Alternatively, it may be that Consultants during the execution and delivery of an existing assignment have either invented or discovered a feeble expectation and blown its requirement out of proportion, thereby leveraging their credibility and proximity to the Client to book the next assignment. Other reasons could be the genuine enthusiasm of a new incumbent to contribute towards the organization.

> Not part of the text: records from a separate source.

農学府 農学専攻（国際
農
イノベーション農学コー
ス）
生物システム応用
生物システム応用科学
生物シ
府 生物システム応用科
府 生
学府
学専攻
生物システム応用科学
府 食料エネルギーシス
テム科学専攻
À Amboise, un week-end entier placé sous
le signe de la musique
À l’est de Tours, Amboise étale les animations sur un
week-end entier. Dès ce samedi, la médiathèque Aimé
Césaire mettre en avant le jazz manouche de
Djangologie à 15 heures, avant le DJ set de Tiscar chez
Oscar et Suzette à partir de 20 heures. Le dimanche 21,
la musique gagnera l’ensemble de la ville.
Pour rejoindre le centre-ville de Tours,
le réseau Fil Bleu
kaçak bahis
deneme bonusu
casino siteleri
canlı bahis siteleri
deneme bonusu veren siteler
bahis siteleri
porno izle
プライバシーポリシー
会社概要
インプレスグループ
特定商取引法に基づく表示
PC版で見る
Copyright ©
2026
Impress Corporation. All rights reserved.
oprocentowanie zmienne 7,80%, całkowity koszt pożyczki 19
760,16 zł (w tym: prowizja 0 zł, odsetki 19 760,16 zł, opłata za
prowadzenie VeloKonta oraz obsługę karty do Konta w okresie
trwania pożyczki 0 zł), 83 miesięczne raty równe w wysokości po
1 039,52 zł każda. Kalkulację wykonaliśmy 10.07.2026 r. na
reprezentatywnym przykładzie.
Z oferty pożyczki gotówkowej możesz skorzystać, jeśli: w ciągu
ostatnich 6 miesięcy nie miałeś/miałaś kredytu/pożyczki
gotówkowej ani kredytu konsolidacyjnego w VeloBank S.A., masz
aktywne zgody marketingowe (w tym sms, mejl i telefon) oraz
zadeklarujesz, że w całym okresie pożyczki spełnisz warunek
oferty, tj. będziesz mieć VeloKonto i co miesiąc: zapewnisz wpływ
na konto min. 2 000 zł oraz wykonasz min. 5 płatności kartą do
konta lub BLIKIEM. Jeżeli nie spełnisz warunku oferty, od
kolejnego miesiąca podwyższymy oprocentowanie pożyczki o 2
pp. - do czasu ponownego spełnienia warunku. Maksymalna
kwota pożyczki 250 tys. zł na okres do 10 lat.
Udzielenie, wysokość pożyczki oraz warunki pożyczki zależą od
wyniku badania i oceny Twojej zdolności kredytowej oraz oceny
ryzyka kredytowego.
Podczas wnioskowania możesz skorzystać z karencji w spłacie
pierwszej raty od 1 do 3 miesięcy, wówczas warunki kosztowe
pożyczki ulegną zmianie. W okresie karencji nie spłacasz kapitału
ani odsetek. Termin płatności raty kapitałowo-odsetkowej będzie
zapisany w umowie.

Frequently, the proposed solution is too sophisticated and evolved for the organization in question. Even if the systems are put in place, the expected benefits may not accrue, as business does not demand it or existing work practices do not support it. We see several cases of sophisticated management information systems that are in place but which are not in use since the effort required to maintain the plethora of updated data on the system is not justified in terms of business advantage. A scaled down version of the solution would have been much more appropriate to the Clients’ needs. In these cases, the Consultant has moved out with the payments and the satisfaction of having provided a state-of-art system, but nothing has changed at the Client’s end. Instead the foolhardiness of the champion of the initiative has becomes an integral part of company folklore. Worst, this goes into organizational learning, scuttling several other deserving initiatives and also closing doors for the consultants for a long time.

When encountering such situation (Quadrant B), the Consultant needs to engage the Client in a dialogue on the problem that needs to be solved (purposely avoiding discussion on the solution itself), and establish the cost benefit balance of solving this problem. This discussion shall establish the urgency and priority of addressing this issue among other issues. As way forward, it may be possible to suggest the Client to take it later issues under different context (reconfigured scope) or undertake modular approach (step by step). There are too many risks in undertaking the assignment in its present form, because the Client may gain perspective in between, the motivated sponsor may get transferred, the solution may not deliver and the professional integrity of Consultant may be called to question.

Although taking inputs from Consultants is now an established norm and does not raise any ego or ethical issues, some organizations may still resist this. The reasons could be a perceived loss of image (that of expert and pioneer), belief that their operations are too unique for outsiders to add value to, security aspects or a bitter past experience with Consultants. The Consultants will need to use their discretion to decide whether to pursue the case or to revisit in a more favorable environment.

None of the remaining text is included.